Si mise all'opera e me ne stetti in disparte.

«Nicolò, lo sa che ha avvisato le autorità?»

«No, non lo sa.»

Continuò a chiedere garze e mi lanciò un'occhiata sbrigativa, mentre eseguiva un taglio netto all'addome. L'osservai con faccia contrita e braccia conserte.

Era una pazzia. Com'era finito ad assecondare un giro illegale?!







Giovanni

Accelerai il passo rendendolo una vera e propria corsa all'ultimo respiro nei corridoi. Scansai per un soffio un collega, per arrivare in fretta e furia nella camera. Spalancai di getto la porta inoltrandomi dentro, dove aleggiava una calma del tutto innaturale... e inquadrai il letto che era vuoto. La vista raccapricciante di Mattia che teneva in ostaggio il paziente, puntandogli un bisturi alla giugulare mi fece bloccare.

«Mattia!» Gridai tendendo il braccio verso di lui.

«Non si avvicini dottore o lo ammazzo!»

«Mattia, non fare niente di avventato. Lascialo andare. Ti prego, Mattia.»

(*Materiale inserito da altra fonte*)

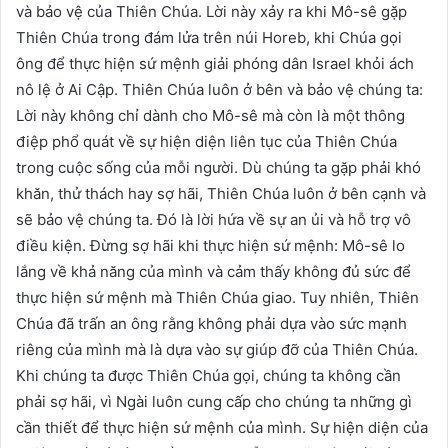
và bảo vệ của Thiên Chúa. Lời này xảy ra khi Mô-sê gặp
Thiên Chúa trong đám lửa trên núi Horeb, khi Chúa gọi
ông để thực hiện sứ mệnh giải phóng dân Israel khỏi ách
nô lệ ở Ai Cập. Thiên Chúa luôn ở bên và bảo vệ chúng ta:
Lời này không chỉ dành cho Mô-sê mà còn là một thông
điệp phổ quát về sự hiện diện liên tục của Thiên Chúa
trong cuộc sống của mỗi người. Dù chúng ta gặp phải khó
khăn, thử thách hay sợ hãi, Thiên Chúa luôn ở bên cạnh và
sẽ bảo vệ chúng ta. Đó là lời hứa về sự an ủi và hỗ trợ vô
điều kiện. Đừng sợ hãi khi thực hiện sứ mệnh: Mô-sê lo
lắng về khả năng của mình và cảm thấy không đủ sức để
thực hiện sứ mệnh mà Thiên Chúa giao. Tuy nhiên, Thiên
Chúa đã trấn an ông rằng không phải dựa vào sức mạnh
riêng của mình mà là dựa vào sự giúp đỡ của Thiên Chúa.
Khi chúng ta được Thiên Chúa gọi, chúng ta không cần
phải sợ hãi, vì Ngài luôn cung cấp cho chúng ta những gì
cần thiết để thực hiện sứ mệnh của mình. Sự hiện diện của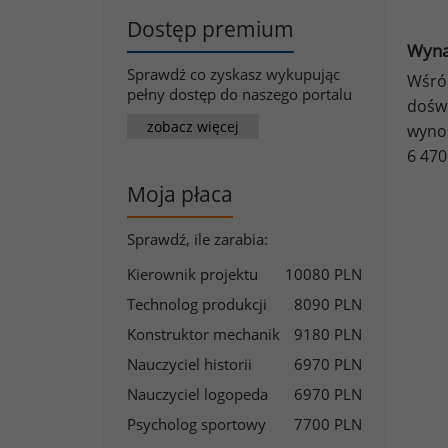
Dostęp premium
Wyna
Sprawdź co zyskasz wykupując
Wśród
pełny dostęp do naszego portalu
doświ
zobacz więcej
wynos
6 470
Moja płaca
Sprawdź, ile zarabia:
Kierownik projektu
10080 PLN
Technolog produkcji
8090 PLN
Konstruktor mechanik
9180 PLN
Nauczyciel historii
6970 PLN
Nauczyciel logopeda
6970 PLN
Psycholog sportowy
7700 PLN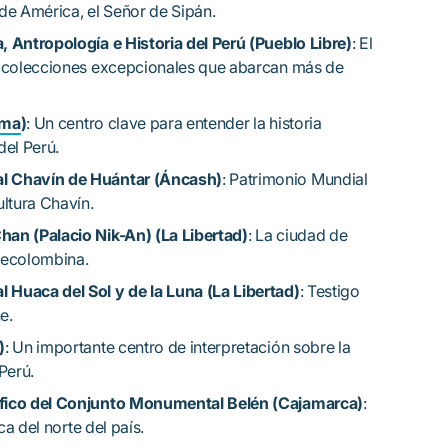
e América, el Señor de Sipán.
Antropología e Historia del Perú (Pueblo Libre)
: El
 colecciones excepcionales que abarcan más de
ima
)
: Un centro clave para entender la historia
del Perú.
 Chavín de Huántar (Áncash)
: Patrimonio Mundial
ltura Chavín.
n (Palacio Nik-An) (La Libertad)
: La ciudad de
recolombina.
uaca del Sol y de la Luna (La Libertad)
: Testigo
e.
)
: Un importante centro de interpretación sobre la
Perú.
fico del Conjunto Monumental Belén (Cajamarca)
:
ca del norte del país.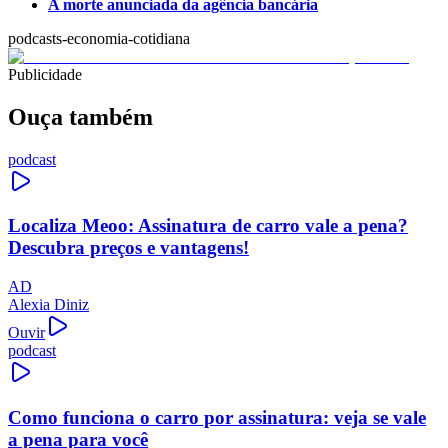
A morte anunciada da agência bancária
podcasts-economia-cotidiana
Publicidade
Ouça também
podcast
Localiza Meoo: Assinatura de carro vale a pena?
Descubra preços e vantagens!
AD
Alexia Diniz
Ouvir
podcast
Como funciona o carro por assinatura: veja se vale
a pena para você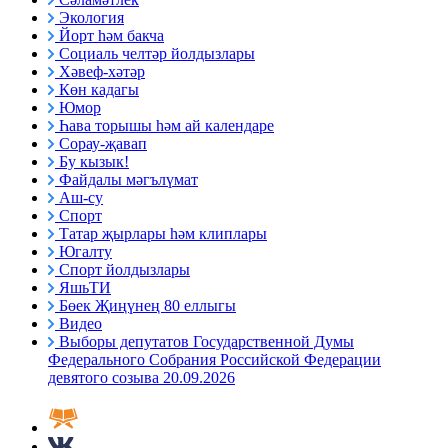
Экология
Йорт һәм бакча
Социаль челтәр йолдызлары
Хәвеф-хәтәр
Көн кадагы
Юмор
Һава торышы һәм ай календаре
Сорау-җавап
Бу кызык!
Файдалы мәгълүмат
Аш-су
Спорт
Татар җырлары һәм клиплары
Югалту
Спорт йолдызлары
ЯшьТИ
Бөек Җиңүнең 80 еллыгы
Видео
Выборы депутатов Государственной Думы
Федерального Собрания Российской Федерации
девятого созыва 20.09.2026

Sfogare la rabbia su un ragazzo che a stento si reggeva in equilibrio sulle gambe e che mi guardava con gli occhi sbarrati chiedendosi il motivo, non era il modo giusto per metabolizzare la perdita di Maddalena.

«Il mondo è un posto molto ingiusto. La gente fa delle cose e poi nessuno glielo fa pagare. Per questo dobbiamo farci giustizia da soli. Non c'è altra scelta.»

Il terrore dilagava negli occhi del malcapitato che era immobile.

«No...»

Lo teneva braccato e non aveva alcuna intenzione di darmi retta. L'alcol in circolo non lo faceva ragionare, gli aveva fuso i neuroni. Rischiava di finire il resto dei suoi giorni in galera.

Ne valeva la pena?

Davvero, voleva rovinarsi la vita per così poco?